--- Entries shown ---

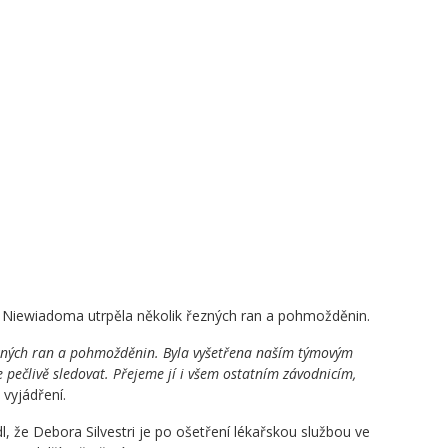
 Niewiadoma utrpěla několik řezných ran a pohmožděnin.
zných ran a pohmožděnin. Byla vyšetřena naším týmovým
 pečlivě sledovat. Přejeme jí i všem ostatním závodnicím,
 vyjádření.
, že Debora Silvestri je po ošetření lékařskou službou ve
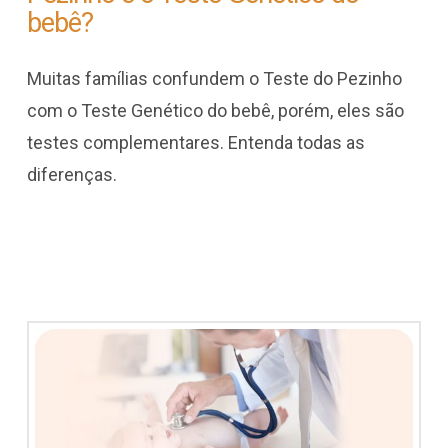
bebê?
do
Muitas famílias confundem o Teste do Pezinho
bebê?
com o Teste Genético do bebê, porém, eles são
testes complementares. Entenda todas as
diferenças.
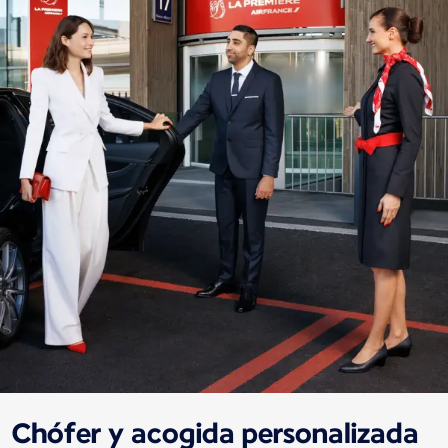
Chófer y acogida personalizada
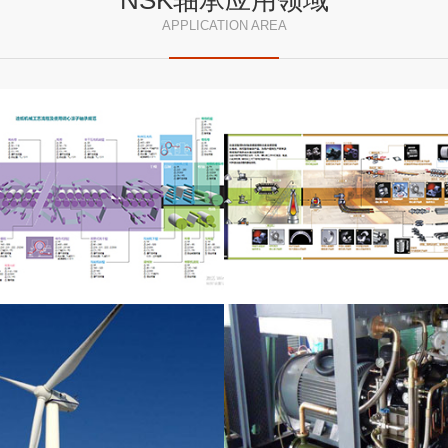
NSK轴承应用领域
APPLICATION AREA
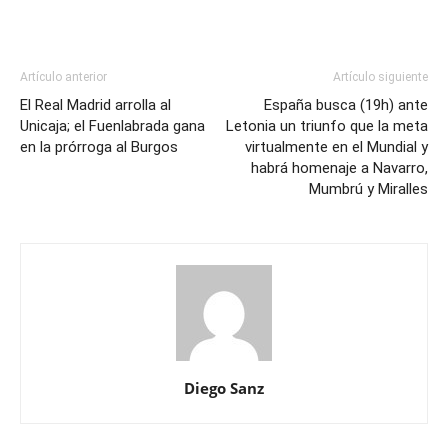
Artículo anterior
Artículo siguiente
El Real Madrid arrolla al
España busca (19h) ante
Unicaja; el Fuenlabrada gana
Letonia un triunfo que la meta
en la prórroga al Burgos
virtualmente en el Mundial y
habrá homenaje a Navarro,
Mumbrú y Miralles
Diego Sanz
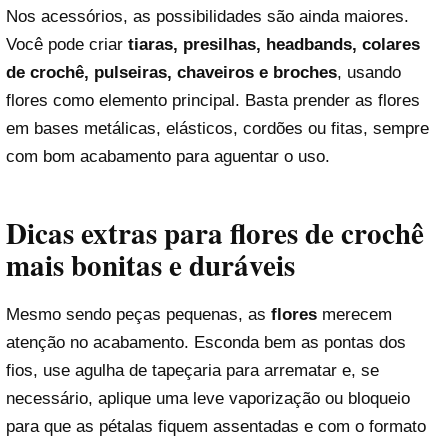
Nos acessórios, as possibilidades são ainda maiores.
Você pode criar
tiaras, presilhas, headbands, colares
de crochê, pulseiras, chaveiros e broches
, usando
flores como elemento principal. Basta prender as flores
em bases metálicas, elásticos, cordões ou fitas, sempre
com bom acabamento para aguentar o uso.
Dicas extras para flores de crochê
mais bonitas e duráveis
Mesmo sendo peças pequenas, as
flores
merecem
atenção no acabamento. Esconda bem as pontas dos
fios, use agulha de tapeçaria para arrematar e, se
necessário, aplique uma leve vaporização ou bloqueio
para que as pétalas fiquem assentadas e com o formato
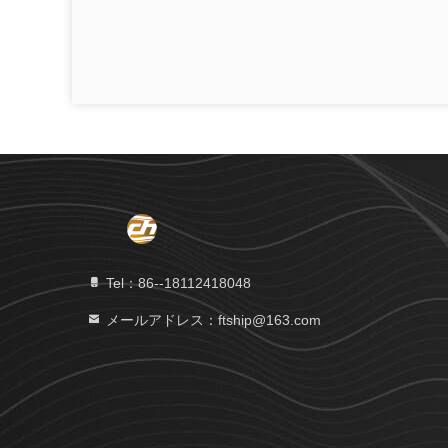
Tel：86--18112418048
メールアドレス：ftship@163.com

---

[What you will do] Exactly how many lines in the data above contain the word "Artículo"? Respond with the number and nothing more.

[Answer area] 2